─── GIVEN DATA ───

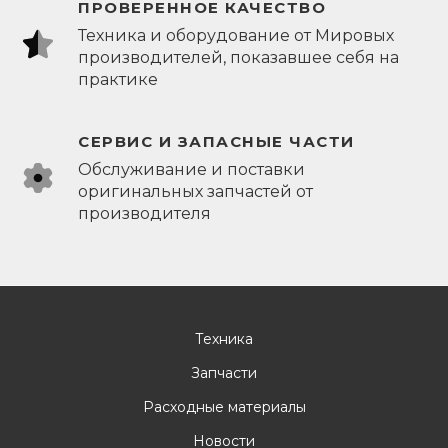
ПРОВЕРЕННОЕ КАЧЕСТВО
Техника и оборудование от Мировых
производителей, показавшее себя на
практике
СЕРВИС И ЗАПАСНЫЕ ЧАСТИ
Обслуживание и поставки
оригинальных запчастей от
производителя
Техника
Запчасти
Расходные материалы
Новости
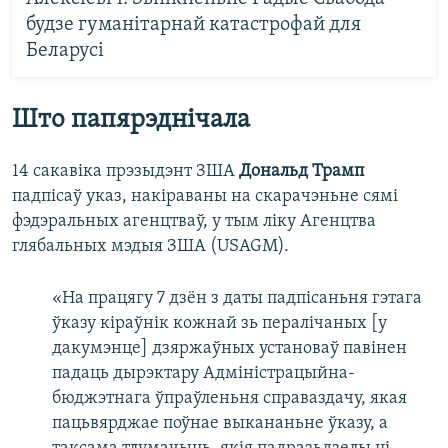
будзе гуманітарнай катастрофай для
Беларусі
Што папярэднічала
14 сакавіка прэзыдэнт ЗША
Дональд Трамп
падпісаў указ, накіраваны на скарачэньне сямі
фэдэральных агенцтваў, у тым ліку Агенцтва
глябальных мэдыя ЗША (USAGM).
«На працягу 7 дзён з даты падпісаньня гэтага
ўказу кіраўнік кожнай зь пералічаных [у
дакумэнце] дзяржаўных установаў павінен
падаць дырэктару Адміністрацыйна-
бюджэтнага ўпраўленьня справаздачу, якая
пацьвярджае поўнае выкананьне ўказу, а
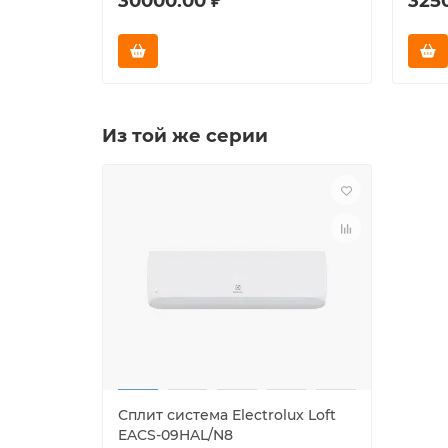
30000.00 ₽
325
Из той же серии
Сплит система Electrolux Loft
EACS-09HAL/N8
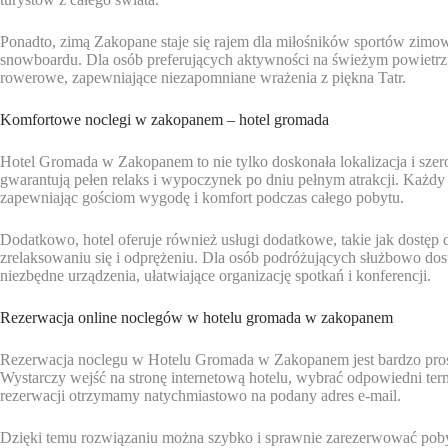
Ponadto, zimą Zakopane staje się rajem dla miłośników sportów zimow
snowboardu. Dla osób preferujących aktywności na świeżym powietrzu l
rowerowe, zapewniające niezapomniane wrażenia z piękna Tatr.
Komfortowe noclegi w zakopanem – hotel gromada
Hotel Gromada w Zakopanem to nie tylko doskonała lokalizacja i szer
gwarantują pełen relaks i wypoczynek po dniu pełnym atrakcji. Każdy 
zapewniając gościom wygodę i komfort podczas całego pobytu.
Dodatkowo, hotel oferuje również usługi dodatkowe, takie jak dostęp
zrelaksowaniu się i odprężeniu. Dla osób podróżujących służbowo dos
niezbędne urządzenia, ułatwiające organizację spotkań i konferencji.
Rezerwacja online noclegów w hotelu gromada w zakopanem
Rezerwacja noclegu w Hotelu Gromada w Zakopanem jest bardzo prost
Wystarczy wejść na stronę internetową hotelu, wybrać odpowiedni term
rezerwacji otrzymamy natychmiastowo na podany adres e-mail.
Dzięki temu rozwiązaniu można szybko i sprawnie zarezerwować poby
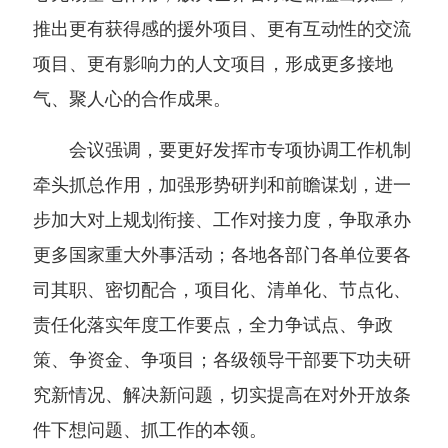
推出更有获得感的援外项目、更有互动性的交流
项目、更有影响力的人文项目，形成更多接地
气、聚人心的合作成果。
会议强调，要更好发挥市专项协调工作机制
牵头抓总作用，加强形势研判和前瞻谋划，进一
步加大对上规划衔接、工作对接力度，争取承办
更多国家重大外事活动；各地各部门各单位要各
司其职、密切配合，项目化、清单化、节点化、
责任化落实年度工作要点，全力争试点、争政
策、争资金、争项目；各级领导干部要下功夫研
究新情况、解决新问题，切实提高在对外开放条
件下想问题、抓工作的本领。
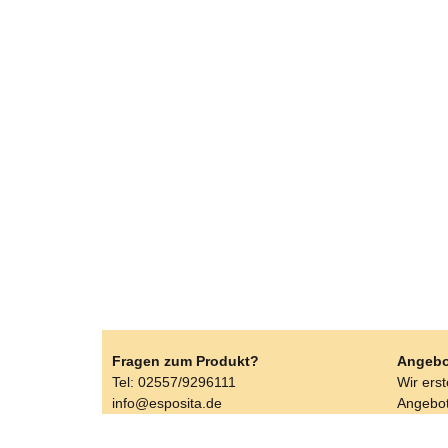
Fragen zum Produkt?
Angebo
Tel: 02557/9296111
Wir ers
info@esposita.de
Angebot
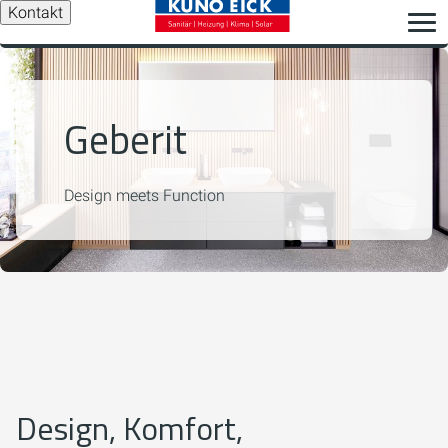
Kontakt
Geberit
Design meets Function
Design, Komfort,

───

Each record must be set down again without alteration, and no picture may be carried over.

> _EXERCISE OUTPUT_:
ПРОВЕРЕННОЕ КАЧЕСТВО
Техника и оборудование от Мировых
производителей, показавшее себя на
практике
СЕРВИС И ЗАПАСНЫЕ ЧАСТИ
Обслуживание и поставки
оригинальных запчастей от
производителя
Техника
Запчасти
Расходные материалы
Новости
будзе гуманітарнай катастрофай для
Беларусі
Што папярэднічала
14 сакавіка прэзыдэнт ЗША
Дональд Трамп
падпісаў указ, накіраваны на скарачэньне сямі
фэдэральных агенцтваў, у тым ліку Агенцтва
глябальных мэдыя ЗША (USAGM).
«На працягу 7 дзён з даты падпісаньня гэтага
ўказу кіраўнік кожнай зь пералічаных [у
дакумэнце] дзяржаўных установаў павінен
падаць дырэктару Адміністрацыйна-
бюджэтнага ўпраўленьня справаздачу, якая
пацьвярджае поўнае выкананьне ўказу, а
30000.00 ₽
325
Из той же серии
Сплит система Electrolux Loft
EACS-09HAL/N8
Ponadto, zimą Zakopane staje się rajem dla miłośników sportów zimow
snowboardu. Dla osób preferujących aktywności na świeżym powietrzu l
rowerowe, zapewniające niezapomniane wrażenia z piękna Tatr.
Komfortowe noclegi w zakopanem – hotel gromada
Hotel Gromada w Zakopanem to nie tylko doskonała lokalizacja i szer
gwarantują pełen relaks i wypoczynek po dniu pełnym atrakcji. Każdy 
zapewniając gościom wygodę i komfort podczas całego pobytu.
Dodatkowo, hotel oferuje również usługi dodatkowe, takie jak dostęp
zrelaksowaniu się i odprężeniu. Dla osób podróżujących służbowo dos
niezbędne urządzenia, ułatwiające organizację spotkań i konferencji.
Rezerwacja online noclegów w hotelu gromada w zakopanem
Rezerwacja noclegu w Hotelu Gromada w Zakopanem jest bardzo prost
Wystarczy wejść na stronę internetową hotelu, wybrać odpowiedni term
rezerwacji otrzymamy natychmiastowo na podany adres e-mail.
Dzięki temu rozwiązaniu można szybko i sprawnie zarezerwować poby
推出更有获得感的援外项目、更有互动性的交流
项目、更有影响力的人文项目，形成更多接地
气、聚人心的合作成果。
会议强调，要更好发挥市专项协调工作机制
牵头抓总作用，加强形势研判和前瞻谋划，进一
步加大对上规划衔接、工作对接力度，争取承办
更多国家重大外事活动；各地各部门各单位要各
司其职、密切配合，项目化、清单化、节点化、
责任化落实年度工作要点，全力争试点、争政
策、争资金、争项目；各级领导干部要下功夫研
究新情况、解决新问题，切实提高在对外开放条
件下想问题、抓工作的本领。
Fragen zum Produkt?
Angebo
Tel: 02557/9296111
Wir ers
info@esposita.de
Angebot
Kontakt
Geberit
Design meets Function
Design, Komfort,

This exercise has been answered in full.